A reminder to our readers that from 1st April 2020 there will be changes to EPC Regulations
You might remember way back in September 2017 that I wrote an article advising landlords that as from the 1st April 2018 there would be a legal requirement for any new properties that were to be rented out in the private sector to have a minimum energy performance rating of ‘E’ on the Energy Performance Certificate for their rental property, unless they were eligible for an exemption.
These regulations came into force for new rental properties and for renewals of existing tenancies with effect from the 1st April 2018, but there was also notification at this time that this would become a requirement for all existing tenancies from the 1st April 2020, giving landlords the opportunity to carry out any modifications required to make their property compliant with the ‘E’ rating. So, even if you have a longstanding tenant and they have rented your property since before April 2018, you will still need to make sure that your property complies with the new regulation.
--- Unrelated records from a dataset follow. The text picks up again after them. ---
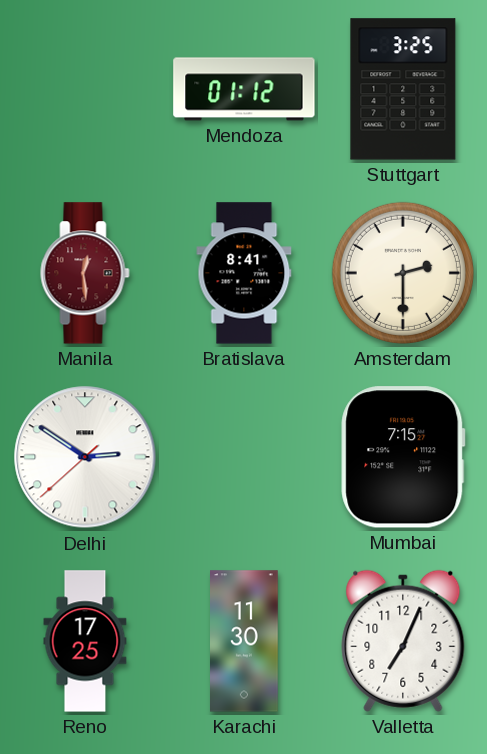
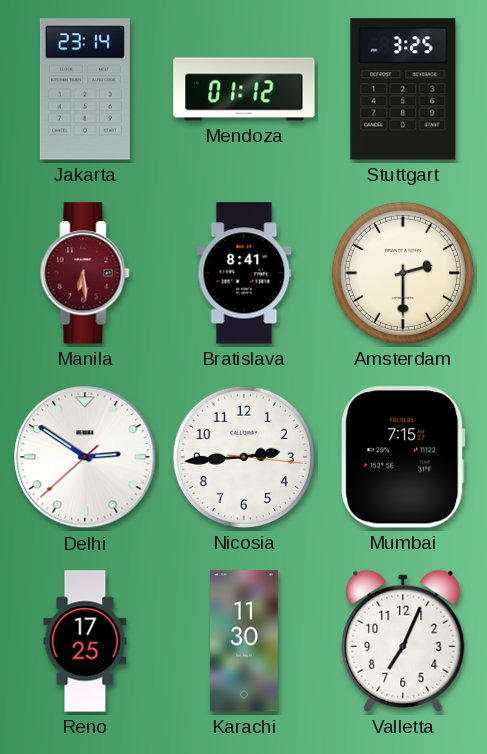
Jakarta: none -> 23:14
Manila: 12:29 -> 6:29
Nicosia: none -> 2:44
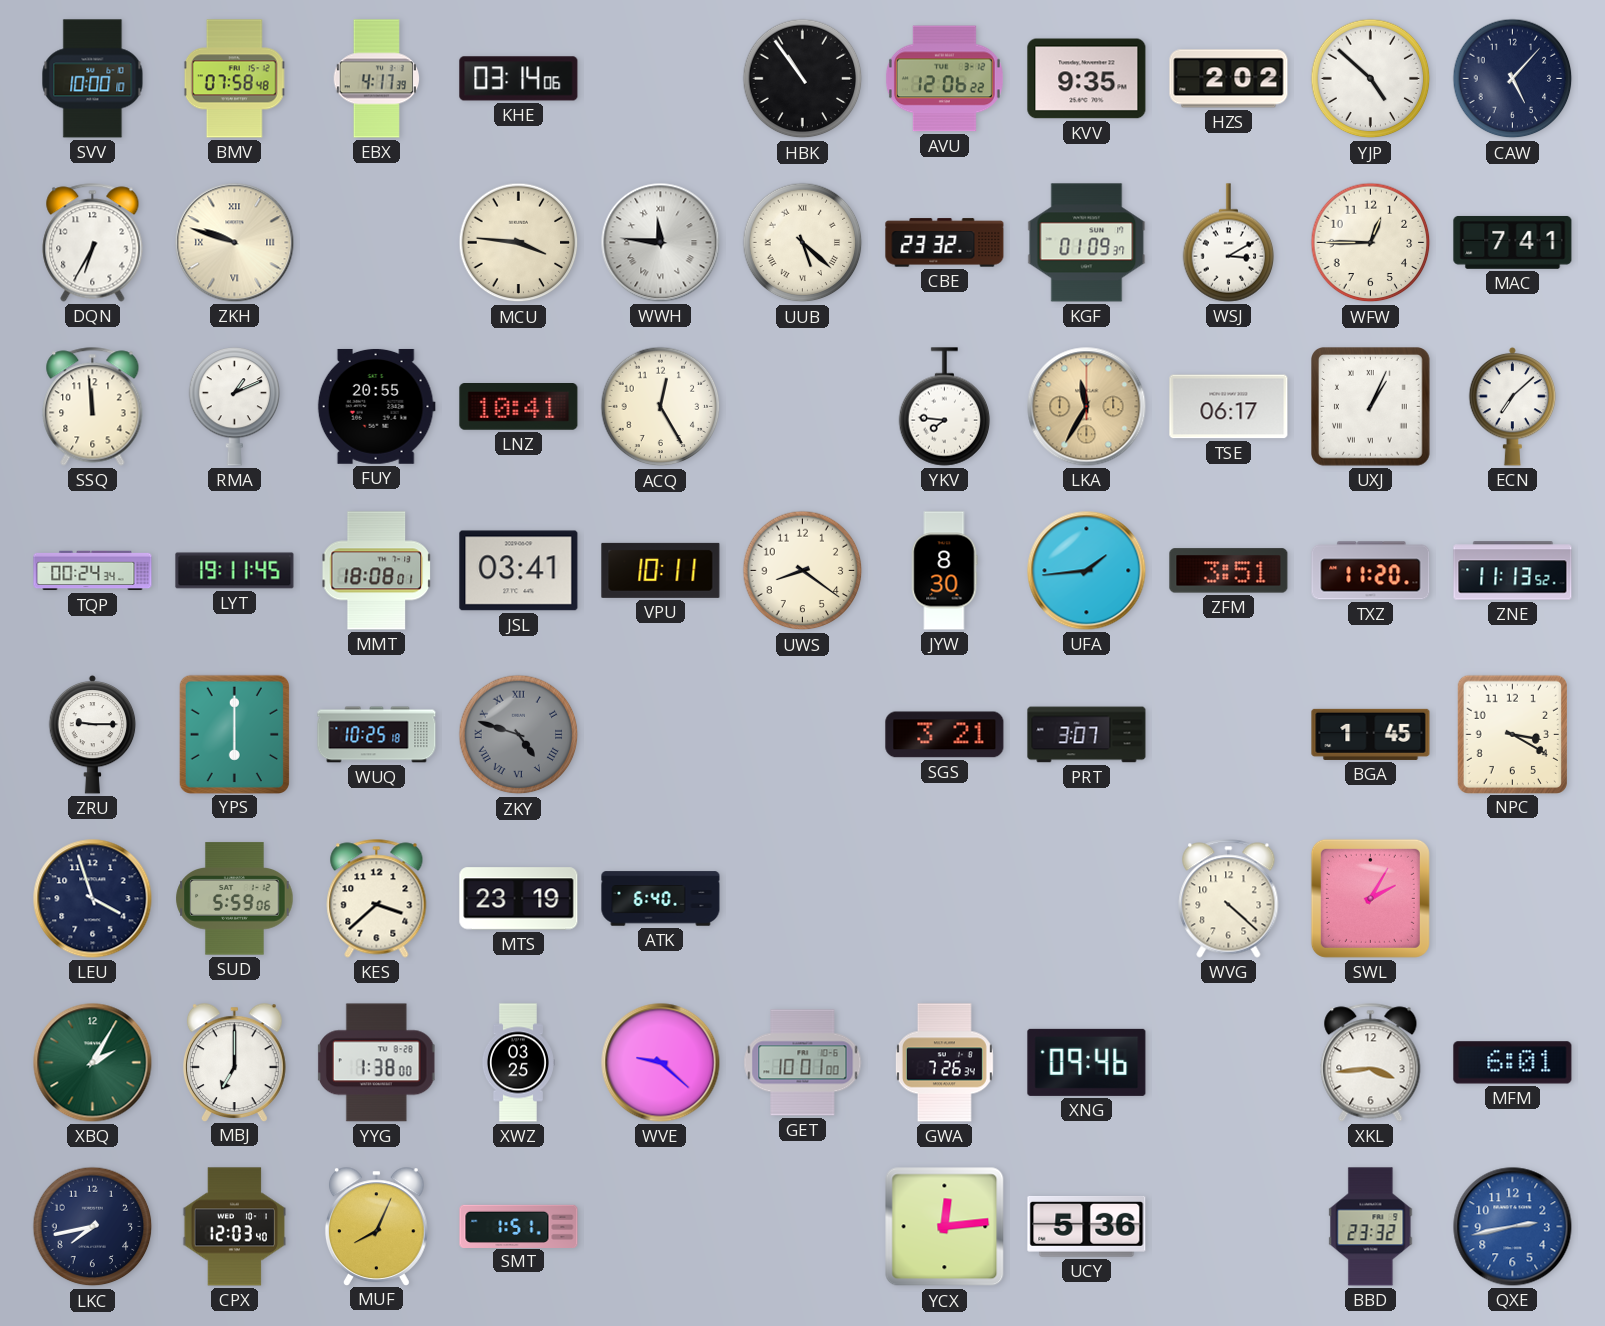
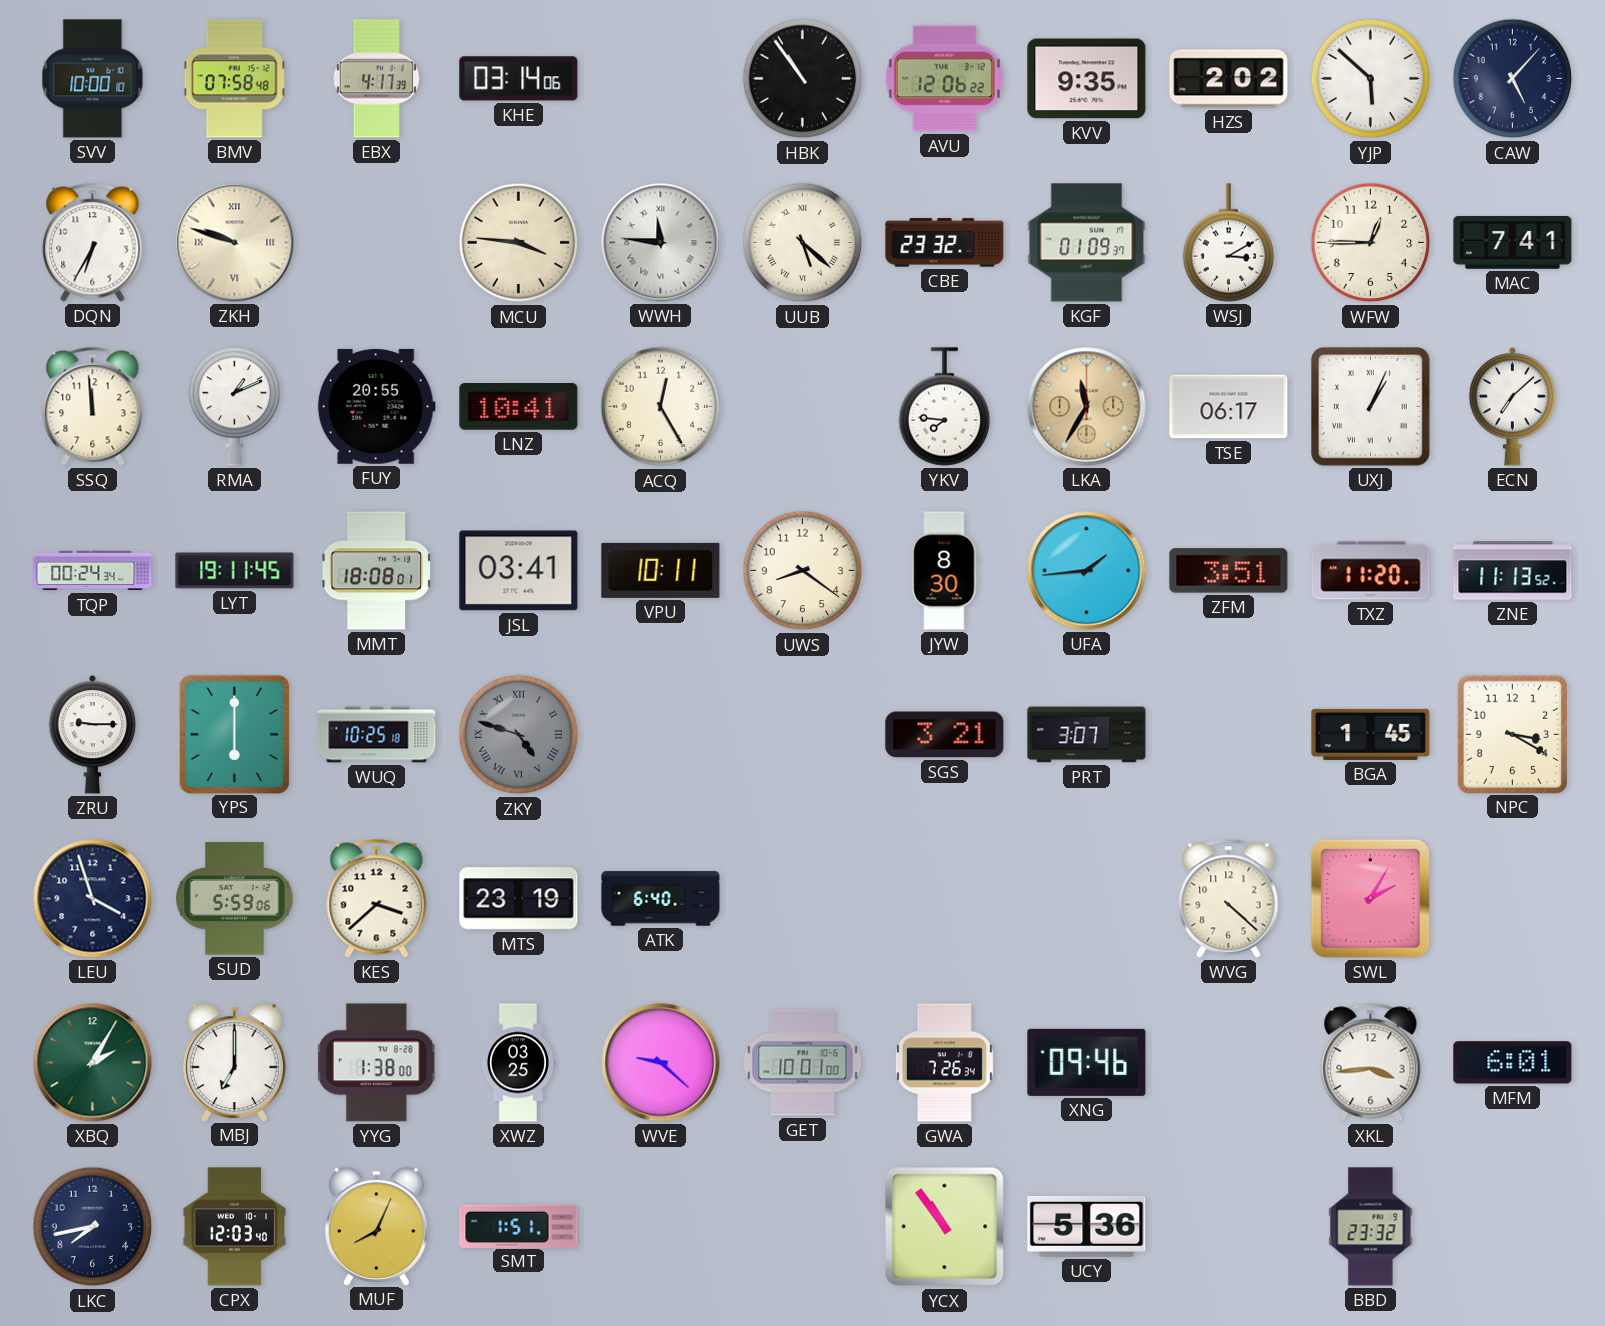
YJP: 4:52 -> 5:52
YCX: 12:14 -> 10:54
QXE: 2:43 -> none
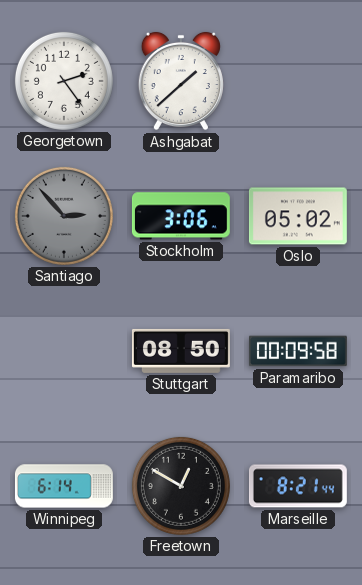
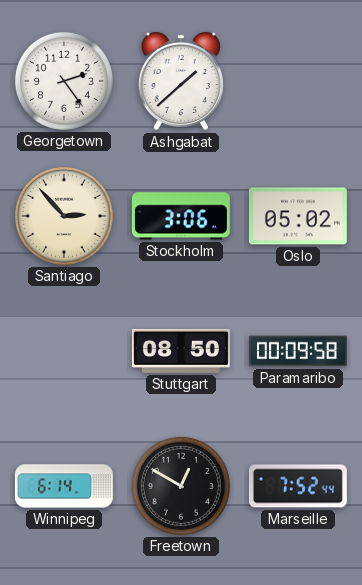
Santiago dial: grey -> cream
Marseille: 8:21 -> 7:52
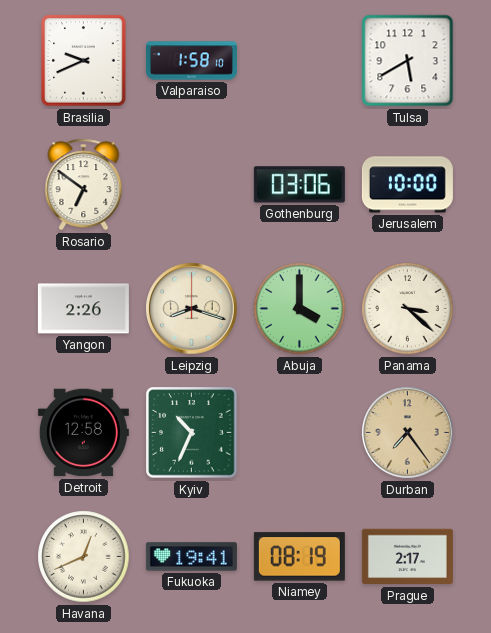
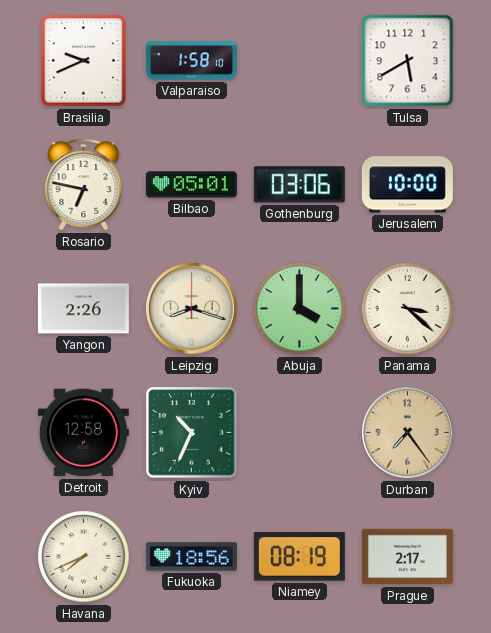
Rosario: 6:51 -> 6:47
Bilbao: none -> 05:01
Havana: 12:41 -> 7:41
Fukuoka: 19:41 -> 18:56
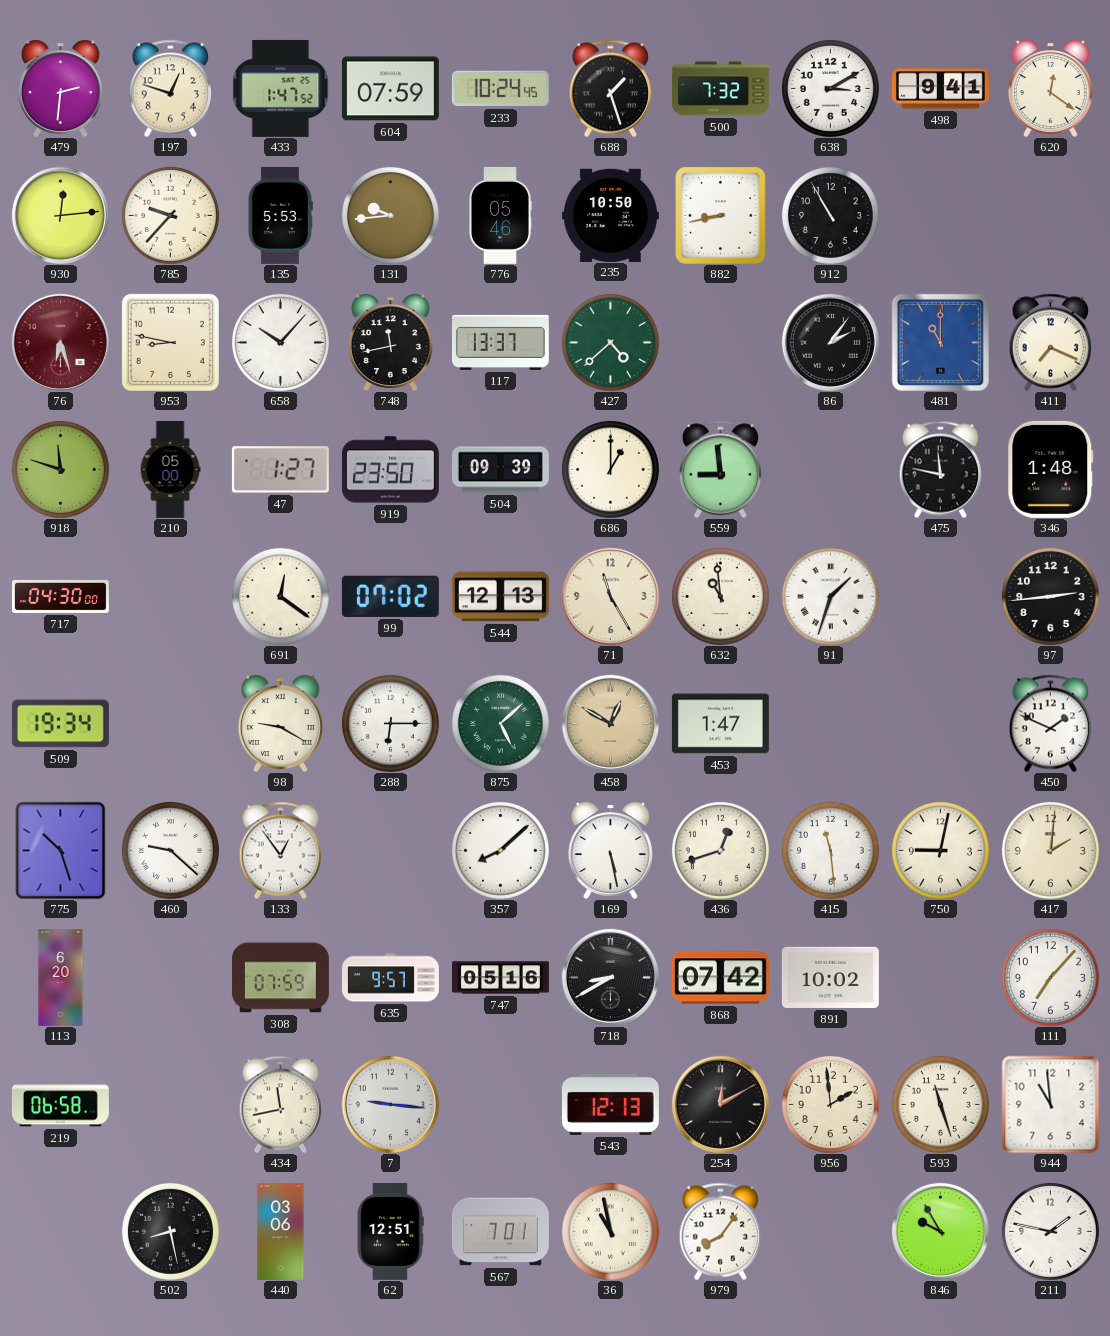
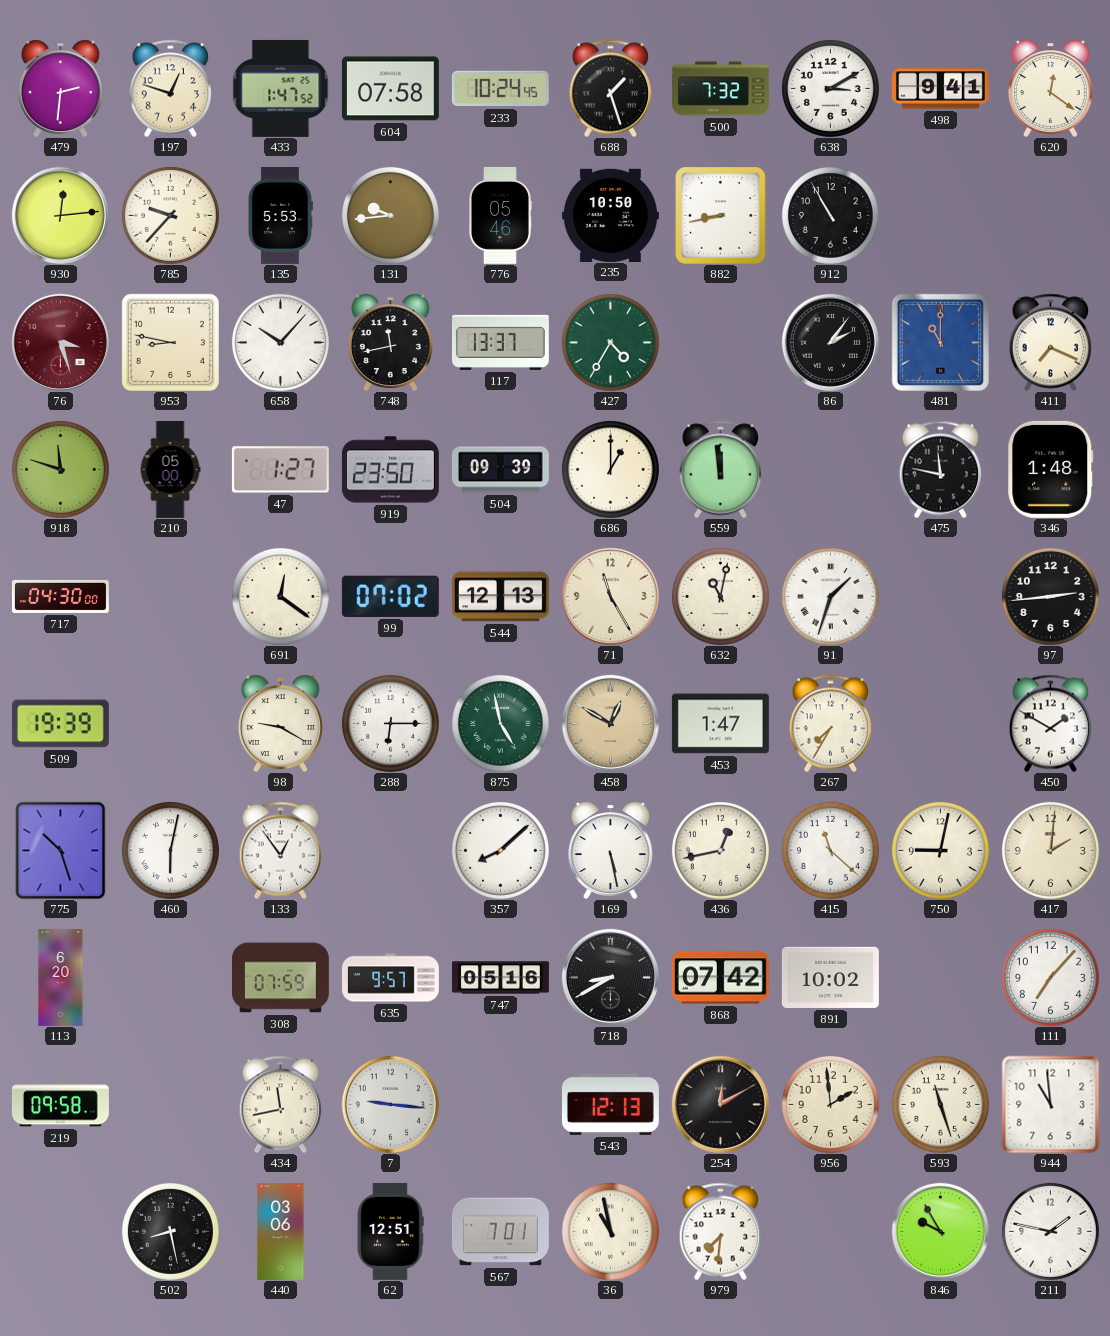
604: 07:59 -> 07:58
76: 6:27 -> 3:27
427: 4:38 -> 4:35
559: 8:59 -> 11:59
632: 10:59 -> 11:02
509: 19:34 -> 19:39
875: 5:08 -> 4:58
267: none -> 7:35
450: 1:49 -> 1:50
460: 9:22 -> 6:02
436: 12:42 -> 12:43
415: 11:29 -> 11:22
219: 06:58 -> 09:58
979: 8:06 -> 7:31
From 1st April 2020 it will be unlawful to rent a property that breaches the requirement for a minimum ‘E’ rating unless there is an applicable exemption. A civil penalty of up to £4,000 could be imposed on landlords who breach the regulations. The guidance given here is only a summary of the regulations. There are separate regulations which came into effect 1st April 2016 under which a tenant can apply for consent to carry out energy efficiency improvements in privately rented properties.
You might therefore want to check that the energy performance rating on your rental property will meet the required ‘E’ rating so that your property complies with the new regulations by the deadline date.
If you’re not sure what the EPC rating of your property is there are several local companies who are qualified to assess properties and will be only too happy to carry out the assessment for you at a reasonable rate.